==== MATERIALS PROVIDED ====
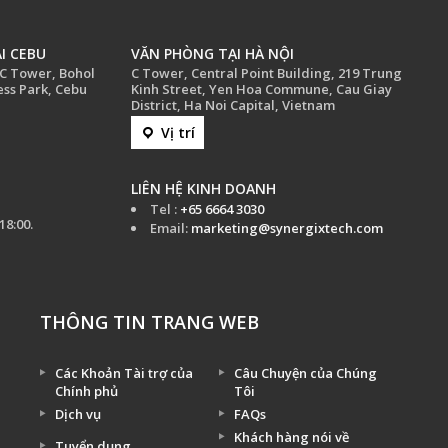
I CEBU
VĂN PHÒNG TẠI HÀ NỘI
CC Tower, Bohol
C Tower, Central Point Building, 219 Trung
ess Park, Cebu
Kinh Street, Yen Hoa Commune, Cau Giay
District, Ha Noi Capital, Vietnam
Vị trí
LIÊN HỆ KINH DOANH
Tel :
+65 6664 3030
18:00.
Email:
marketing@synergixtech.com
THÔNG TIN TRANG WEB
Các Khoản Tài trợ của
Câu Chuyện của Chúng
Chính phủ
Tôi
Dịch vụ
FAQs
Khách hàng nói về
Tuyển dụng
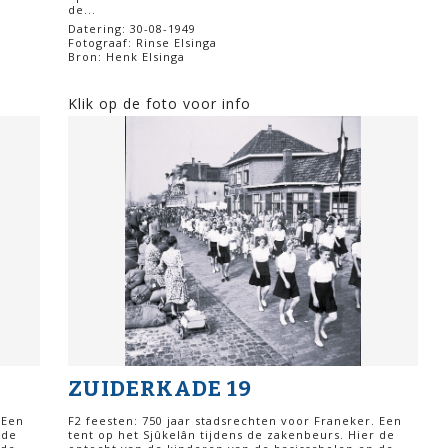
de...
Datering: 30-08-1949
Fotograaf: Rinse Elsinga
Bron: Henk Elsinga
Klik op de foto voor info
ZUIDERKADE 19
 Een
F2 feesten: 750 jaar stadsrechten voor Franeker. Een
 de
tent op het Sjûkelân tijdens de zakenbeurs. Hier de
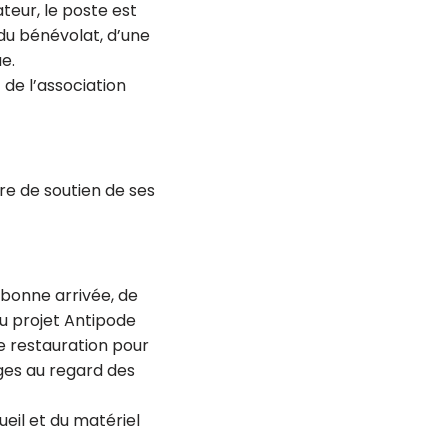
teur, le poste est
du bénévolat, d’une
e.
 de l’association
re de soutien de ses
 bonne arrivée, de
du projet Antipode
e restauration pour
oges au regard des
ueil et du matériel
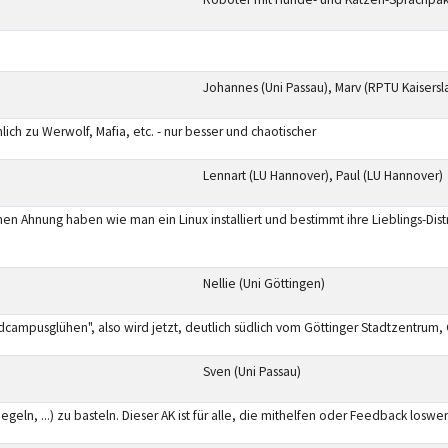
Johannes (Uni Passau), Marv (RPTU Kaisersl
ich zu Werwolf, Mafia, etc. - nur besser und chaotischer
Lennart (LU Hannover), Paul (LU Hannover)
hen Ahnung haben wie man ein Linux installiert und bestimmt ihre Lieblings-Dist
Nellie (Uni Göttingen)
rdcampusglühen", also wird jetzt, deutlich südlich vom Göttinger Stadtzentrum
Sven (Uni Passau)
geln, ...) zu basteln. Dieser AK ist für alle, die mithelfen oder Feedback loswe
====
> **EXERCISE REQUIREMENTS**:
The required answer is an exact, picture-free copy of the lines from the opening of the listing above through the line with "e restauration pour".

> **WRITTEN REPLY**:
I CEBU
VĂN PHÒNG TẠI HÀ NỘI
CC Tower, Bohol
C Tower, Central Point Building, 219 Trung
ess Park, Cebu
Kinh Street, Yen Hoa Commune, Cau Giay
District, Ha Noi Capital, Vietnam
Vị trí
LIÊN HỆ KINH DOANH
Tel :
+65 6664 3030
18:00.
Email:
marketing@synergixtech.com
THÔNG TIN TRANG WEB
Các Khoản Tài trợ của
Câu Chuyện của Chúng
Chính phủ
Tôi
Dịch vụ
FAQs
Khách hàng nói về
Tuyển dụng
de...
Datering: 30-08-1949
Fotograaf: Rinse Elsinga
Bron: Henk Elsinga
Klik op de foto voor info
ZUIDERKADE 19
 Een
F2 feesten: 750 jaar stadsrechten voor Franeker. Een
 de
tent op het Sjûkelân tijdens de zakenbeurs. Hier de
teur, le poste est
du bénévolat, d’une
e.
 de l’association
re de soutien de ses
 bonne arrivée, de
du projet Antipode
e restauration pour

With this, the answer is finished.